Es wäre wahrscheinlich sehr klug gewesen, auf die Knie zu fallen und um Vergebung zu bitten. Nahm ich jedenfalls an. »Eine meiner frühesten Erinnerungen, Sire, ist die an die Ehrenwerte Esche Faena, die mich auf unserem Hof herumgeführt und mich gelehrt hat, Spuren zu lesen.« Der Knoten in meiner Brust wurde stärker, und ich rang um Atem. »Seht, was man ihr angetan hat.« Ich holte noch einmal tief Luft. »Seht, was man ihnen allen angetan hat.«
In dem folgenden Schweigen hörten wir Schritte im Flur. Wir drehten uns zu dem Edelmann herum, den Jusson zum Haus von Dru geschickt hatte und der jetzt durch das Portal des Thronsaals trat, zum König eilte und sich verbeugte. »Euer Majestät, Lord Gherat war bereits geflohen, aber ich habe Euch gebracht, wen und was wir gefunden haben.«
Soldaten und Gardisten strömten herein. Einige trugen Kisten und Schachteln. Und in ihrer Mitte ging unsere persönliche Finanzamtsdienerin, Losan eso Dru.
»Also wirklich«, murmelte Javes.
42
Auf Jussons Geheiß wurden alle Überreste der Ermordeten entfernt. Laurel verbeugte sich und übernahm, zusammen mit Patriarch Pietr und Doyen Allwyn, die Aufgabe, sie zum Sitz des Patriarchen zurückzubringen. Während sie davongingen, sagte der Patriarch zu Laurel, dass er angeordnet hatte, sämtliche Amtsstäbe der Kirche einzuziehen. »Denn es bekümmert mich, Laurel Faena«, meinte er, »dass wir nicht nur unsere eigenen Kirchen entweihen, sondern auch die armen, ehm, Leute entehren, die ermordet worden sind.« Hinter ihnen marschierte Erzdoyen Obruesk, der Laurel unter seinen dichten Brauen finstere Blicke zuwarf.

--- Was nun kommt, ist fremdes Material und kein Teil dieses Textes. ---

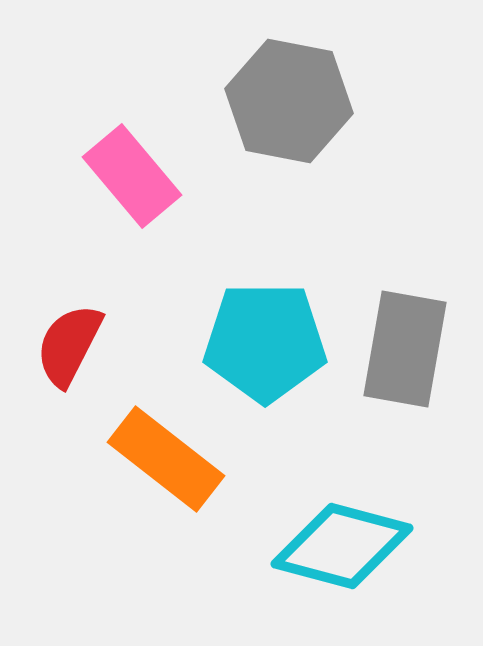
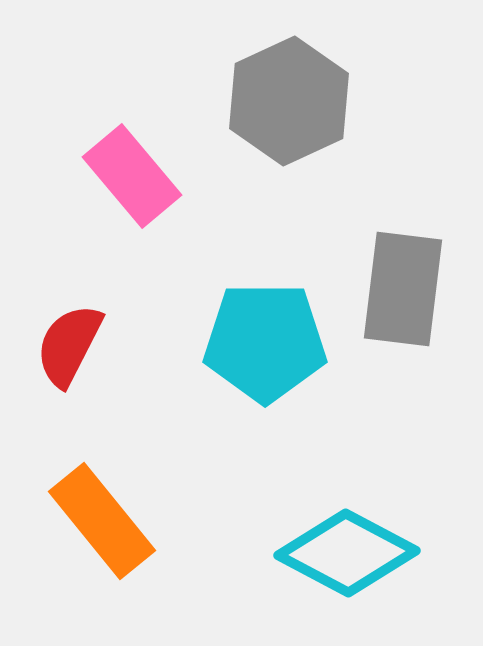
gray hexagon: rotated 24 degrees clockwise
gray rectangle: moved 2 px left, 60 px up; rotated 3 degrees counterclockwise
orange rectangle: moved 64 px left, 62 px down; rotated 13 degrees clockwise
cyan diamond: moved 5 px right, 7 px down; rotated 13 degrees clockwise
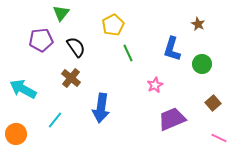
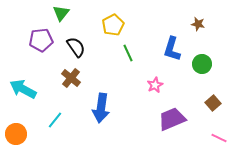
brown star: rotated 16 degrees counterclockwise
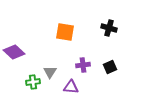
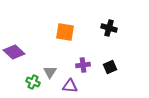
green cross: rotated 32 degrees clockwise
purple triangle: moved 1 px left, 1 px up
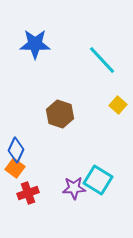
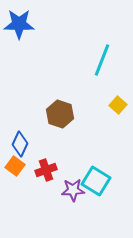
blue star: moved 16 px left, 20 px up
cyan line: rotated 64 degrees clockwise
blue diamond: moved 4 px right, 6 px up
orange square: moved 2 px up
cyan square: moved 2 px left, 1 px down
purple star: moved 1 px left, 2 px down
red cross: moved 18 px right, 23 px up
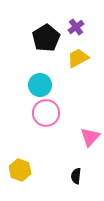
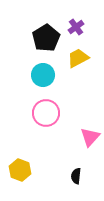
cyan circle: moved 3 px right, 10 px up
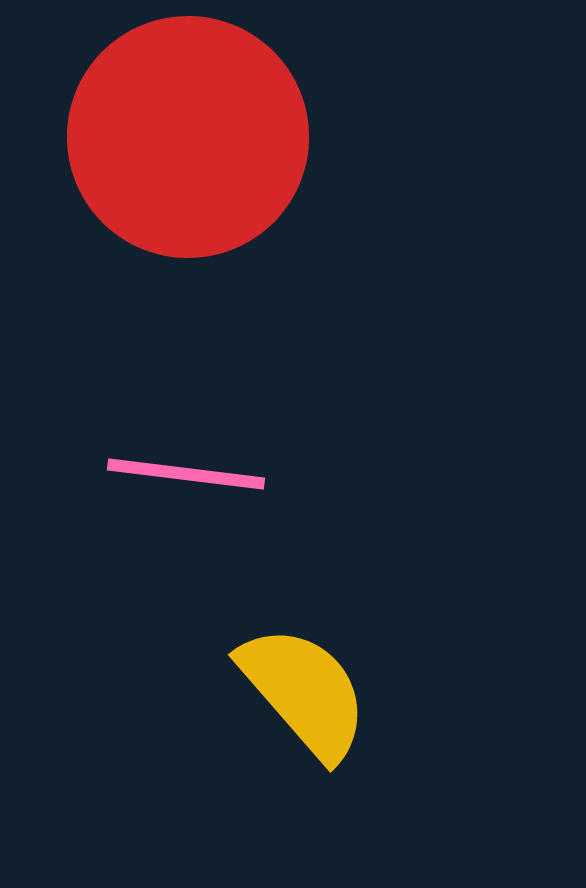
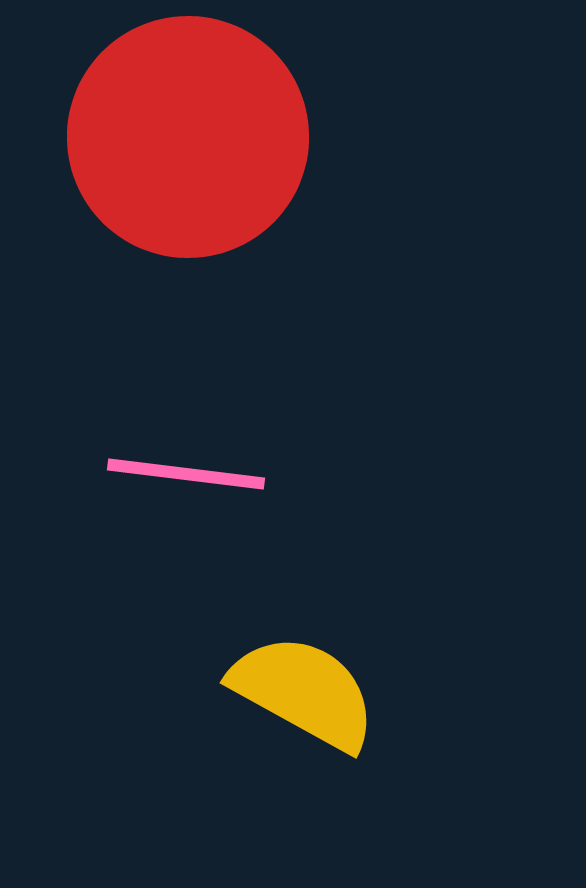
yellow semicircle: rotated 20 degrees counterclockwise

»Im Moment bin ich eher in Sorge, dass die Kirchenältesten die Stäbe benutzen könnten, Ehrenwerter Patriarch«, sagte Laurel »Denn es ist nicht förderlich für die Gesundheit, sich in ihrer Nähe aufzuhalten.« Seine Krallen klickten auf dem Marmorboden, als er mit dem Kleriker hinausging. »Bitte sorgt dafür, dass niemand den Raum betritt, sobald ich sie mit einem Schutzzauber versehen habe.« Seine Stimme verklang im Flur. »Und ich würde an Eurer Stelle ernsthaft über eine weitere Läuterung nachdenken.«
Hauptmann Suiden ließ Basels Leichnam von einigen Soldaten auf den Friedhof neben einer Kirche schaffen, wo sie einen Scheiterhaufen errichten sollten, auf dem Basels Leichnam bei Sonnenuntergang verbrannt werden würde. Laurel hatte Suiden nämlich auch gesagt, dass es höchst ungesund wäre, wenn Leichenteile des Hirsches erhalten blieben. »Sollte jemand seinen Kopf an eine Wand hängen oder ein Apotheker sein Geweih für einen Trunk zermahlen, wäre das nicht sonderlich gut. Es würde zu einem Brennpunkt für alle Arten von Boshaftigkeit. Wir sollten den Leichnam vollkommen zerstören, Ehrenwerter Hauptmann, und zwar mit den entsprechenden Riten und Zeremonien. So können wir jede unerwünschte Reaktion unterbinden, die sich aus dem Mord an dem Soldaten ergeben könnte.«
»Ihr meint Flüche?«, erkundigte sich Suiden. Er sah sich um. »Groskin, Sie sind für die Bestattung von Reiter Basel verantwortlich.